This is awkward. You have a four minute voicemail from me. I would delete it. I accidently hit your number on speed dial and called you while I was vomiting a mai tai.
Is pulling weed out of a vagina a good thing or a bad thing?
70 feet underwater and I sharted my wetsuit, Tide pen won't clean this up.
i used baking grease as lip gloss
I don't know what he did to me, but he did it wrong. I think my pelvis is broken. I cant even drive without it hurting. What. The. Fuck.
I'm a gay man planning my brothers bachelor party, and he choose someone else to be his best man. I hope they like appltinis and gay clubs. Bastard.
At what point did you realize I was getting blown under the table during our dominos game?
Yea not today, I ending up taking a shit behind a tree last night.
I blacked out at work again... Except this time my boss watched me throw up by the bus stop and some woman let me sleep on her shoulder for an hour. Why does this keep happening?

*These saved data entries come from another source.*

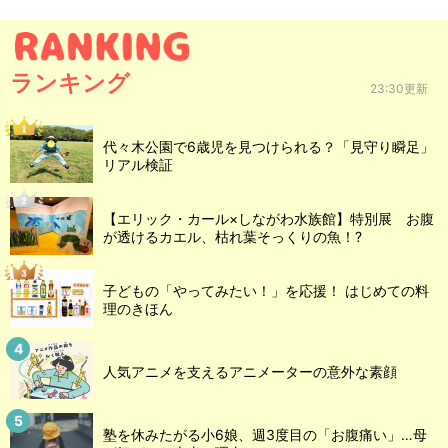
ランキング
23:30更新
代々木公園で6歳児を見つけられる？「見守り瞬足」
リアル検証
【エリック・カール×しながわ水族館】特別展 お腹
が透けるカエル、枯れ葉そっくりの魚！?
子どもの「やってみたい！」を応援！ はじめての料
理のきほん
人気アニメを支えるアニメーターの意外な素顔
塾を休みたがる小6娘、週3度目の「お腹痛い」…母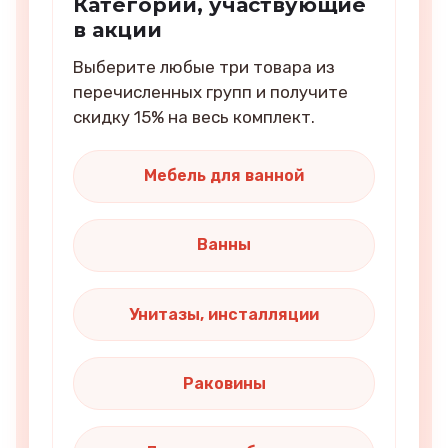
Категории, участвующие
в акции
Выберите любые три товара из
перечисленных групп и получите
скидку 15% на весь комплект.
Мебель для ванной
Ванны
Унитазы, инсталляции
Раковины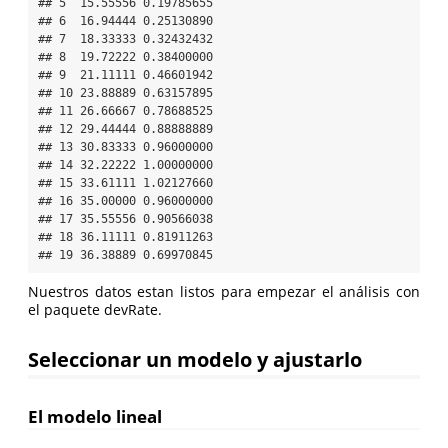
## 5  15.55556 0.19785655

## 6  16.94444 0.25130890

## 7  18.33333 0.32432432

## 8  19.72222 0.38400000

## 9  21.11111 0.46601942

## 10 23.88889 0.63157895

## 11 26.66667 0.78688525

## 12 29.44444 0.88888889

## 13 30.83333 0.96000000

## 14 32.22222 1.00000000

## 15 33.61111 1.02127660

## 16 35.00000 0.96000000

## 17 35.55556 0.90566038

## 18 36.11111 0.81911263

## 19 36.38889 0.69970845
Nuestros datos estan listos para empezar el análisis con
el paquete devRate.
Seleccionar un modelo y ajustarlo
El modelo lineal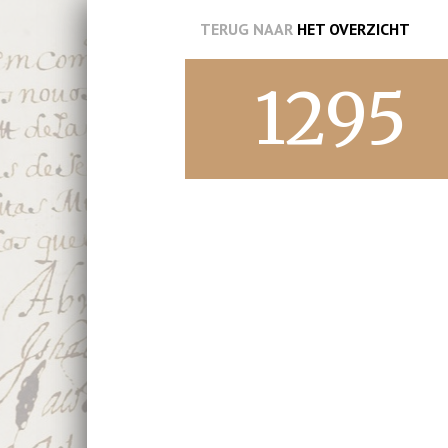
TERUG NAAR
HET OVERZICHT
1295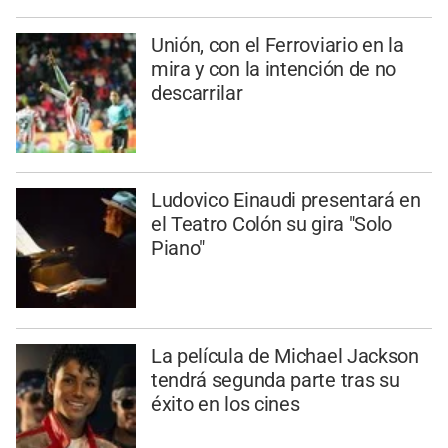
Unión, con el Ferroviario en la
mira y con la intención de no
descarrilar
Ludovico Einaudi presentará en
el Teatro Colón su gira "Solo
Piano"
La película de Michael Jackson
tendrá segunda parte tras su
éxito en los cines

I'm watching Pretty Woman alone and weaving a basket for Fiona. This is my life.
I had sex on the roof of the dorm last night ... I feel like a combination of spiderman and van wilder
Like Is it appropriate to tell your boss you banged a guy in the back of a truck at a wedding? Probably not.
I have no regard for my liver, you should know this.
I'm a history major and he's the descendant of TWO presidents. Did you really think I wasn't going to sleep with him?
Is it wrong that I have to schedule a family Sunday brunch around my mom's weekly banging of my stepdad. And why do I even know this??